I thank pro for his enlightening critique of determination ism, and I appreciate the clarification in the previous round. lastly I apologize for the delay in ans. paradigm shifts are not easy. I believe I understand your position. I would like to hear your response to the following 4 points.
1) you presented a few non deterministic systems, however most systems are deterministic.
2) You say there are events without cause. With regard to decisions there clearly are causes (i.e. genetics and external factors). Free will would just be another force/factor.
3)You say there are events without cause, decision based on free will is an event with a cause as will would have to be some sort of physical cause.
4)This physical cause will is found no were else in the universe.
5)You provided a non deterministic random system. Are you proposing that free will decision is random?
I eagerly await to see your position on these matters.
RoyLatham

Pro

1) you presented a few non deterministic systems, however most systems are deterministic.

Actually, the fundamental nature of the universe is such that no system is deterministic. However, most of the time things behave as if they are, because the averages dominate. We don't have to worry about suddenly falling through the floor because the statistics make that extremely unlikely. Still, many large things are determined by very small changes. this is a part of chaos theory. It's summarized by the notion that the fluttering of a butterfly in Beijing may upset tomorrow's weather here. The brain depends upon trillions of neurons and synapses, so it's quite likely that brain operation is not deterministic.

2) You say there are events without cause. With regard to decisions there clearly are causes (i.e. genetics and external factors). Free will would just be another force/factor.

The problem is that without determinism, free will seems undefined. I don't agree that free will has the nature of a force. I think it is a process.

The best I can conjure is that free will is like a computer program. Humans use it to process events to arrive at actions. The general nature of the program is determined by heredity, but at any time the program has been modified by past experience and it is also subject to random events that change the decision paths.

3)You say there are events without cause, decision based on free will is an event with a cause as will would have to be some sort of physical cause.

This gets back to how free will is defined in a universe that is not deterministic. Originally, free will was a departure from determinism. Without determinism, what is free will?

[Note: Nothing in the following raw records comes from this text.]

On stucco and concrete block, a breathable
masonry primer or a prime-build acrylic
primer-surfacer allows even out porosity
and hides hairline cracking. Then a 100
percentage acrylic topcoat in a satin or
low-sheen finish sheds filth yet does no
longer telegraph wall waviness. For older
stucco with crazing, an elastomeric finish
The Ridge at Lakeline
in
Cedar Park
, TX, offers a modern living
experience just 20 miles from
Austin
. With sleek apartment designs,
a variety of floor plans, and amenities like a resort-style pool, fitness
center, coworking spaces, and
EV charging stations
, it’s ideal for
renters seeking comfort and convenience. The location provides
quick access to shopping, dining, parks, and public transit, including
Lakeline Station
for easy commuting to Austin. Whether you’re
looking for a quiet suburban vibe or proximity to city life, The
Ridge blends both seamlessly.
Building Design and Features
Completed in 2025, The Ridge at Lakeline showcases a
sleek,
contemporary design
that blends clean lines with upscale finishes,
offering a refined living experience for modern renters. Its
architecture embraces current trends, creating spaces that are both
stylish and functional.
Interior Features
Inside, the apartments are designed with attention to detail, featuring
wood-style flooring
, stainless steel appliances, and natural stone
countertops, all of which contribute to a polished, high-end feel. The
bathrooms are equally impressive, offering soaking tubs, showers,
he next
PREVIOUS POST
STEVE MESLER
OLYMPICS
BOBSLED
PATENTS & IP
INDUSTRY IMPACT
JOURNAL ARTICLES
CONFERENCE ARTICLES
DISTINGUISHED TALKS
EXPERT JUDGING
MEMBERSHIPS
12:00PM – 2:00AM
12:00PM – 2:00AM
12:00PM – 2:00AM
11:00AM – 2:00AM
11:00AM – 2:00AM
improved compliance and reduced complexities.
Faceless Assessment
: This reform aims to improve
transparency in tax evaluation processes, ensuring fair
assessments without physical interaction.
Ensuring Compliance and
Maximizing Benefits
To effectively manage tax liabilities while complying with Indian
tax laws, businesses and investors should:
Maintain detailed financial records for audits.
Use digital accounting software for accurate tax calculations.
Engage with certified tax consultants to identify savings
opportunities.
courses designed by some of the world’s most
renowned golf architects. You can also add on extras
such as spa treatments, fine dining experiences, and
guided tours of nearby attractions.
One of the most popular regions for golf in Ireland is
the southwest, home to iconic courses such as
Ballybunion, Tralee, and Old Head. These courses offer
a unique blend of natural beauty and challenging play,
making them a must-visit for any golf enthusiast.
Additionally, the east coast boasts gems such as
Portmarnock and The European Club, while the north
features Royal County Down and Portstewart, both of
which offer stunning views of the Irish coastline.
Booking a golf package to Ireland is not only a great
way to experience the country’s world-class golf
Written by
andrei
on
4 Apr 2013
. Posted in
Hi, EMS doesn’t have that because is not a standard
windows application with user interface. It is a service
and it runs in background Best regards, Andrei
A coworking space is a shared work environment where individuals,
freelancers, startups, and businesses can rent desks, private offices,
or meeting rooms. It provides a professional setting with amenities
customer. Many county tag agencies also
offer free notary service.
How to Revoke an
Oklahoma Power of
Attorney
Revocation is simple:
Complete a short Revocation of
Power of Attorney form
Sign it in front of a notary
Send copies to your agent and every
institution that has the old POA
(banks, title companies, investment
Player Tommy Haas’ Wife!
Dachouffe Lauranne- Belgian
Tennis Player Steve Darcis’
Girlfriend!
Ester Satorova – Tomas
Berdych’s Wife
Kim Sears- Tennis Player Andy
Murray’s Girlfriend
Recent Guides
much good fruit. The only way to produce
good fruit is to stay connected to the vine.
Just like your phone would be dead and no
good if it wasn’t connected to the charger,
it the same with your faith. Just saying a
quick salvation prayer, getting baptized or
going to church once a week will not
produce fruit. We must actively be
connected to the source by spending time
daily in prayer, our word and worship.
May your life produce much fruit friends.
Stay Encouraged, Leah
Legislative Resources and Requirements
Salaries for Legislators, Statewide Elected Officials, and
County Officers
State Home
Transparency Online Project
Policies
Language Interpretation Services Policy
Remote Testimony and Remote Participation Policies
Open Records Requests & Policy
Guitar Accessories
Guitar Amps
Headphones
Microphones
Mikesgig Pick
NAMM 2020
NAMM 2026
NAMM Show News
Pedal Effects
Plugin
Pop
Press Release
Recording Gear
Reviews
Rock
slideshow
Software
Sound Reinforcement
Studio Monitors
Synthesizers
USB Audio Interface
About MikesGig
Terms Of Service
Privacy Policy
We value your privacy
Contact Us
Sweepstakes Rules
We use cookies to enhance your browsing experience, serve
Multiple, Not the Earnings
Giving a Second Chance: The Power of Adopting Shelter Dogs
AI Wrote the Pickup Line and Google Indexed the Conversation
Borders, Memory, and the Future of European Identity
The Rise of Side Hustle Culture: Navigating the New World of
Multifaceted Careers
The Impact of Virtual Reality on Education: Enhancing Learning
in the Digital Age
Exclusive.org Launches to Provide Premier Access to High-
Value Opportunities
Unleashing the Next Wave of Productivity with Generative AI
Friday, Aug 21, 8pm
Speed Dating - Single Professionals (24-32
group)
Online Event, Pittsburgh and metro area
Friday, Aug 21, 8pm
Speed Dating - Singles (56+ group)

Events definitely are the inputs to decision making, so free will depends upon events. However, neither the input events or the free will process can be necessarily repeated, so we cannot say that the same result will always occur.

4)This physical cause will is found no were else in the universe.


Are you saying that free will will be found nowhere else?

Remember, you set the ground rule that the debate was to exclude metaphysics. That means we are only able to use empiricism. Since the whole universe has not been observed we do not know whether free will exists elsewhere.

I think that chances are that there are probably intelligent life forms that are subjectively conscious and have free will, but I don't know. I think that once we understand subjective consciousness, we'll have better understanding of what is involved.

5)You provided a non deterministic random system. Are you proposing that free will decision is random?

Partly random, but not entirely, I claim that free will is now undefined. We still have some concept of free will, but it needs an entirely new definiion. If there is a valid definition, then I suppose free will must be a type of process that is both non-deterministic and self-modifying. In other words, our decisions depend upon a combination of our genetic makeup, our experience of events including all our past history, and randomness.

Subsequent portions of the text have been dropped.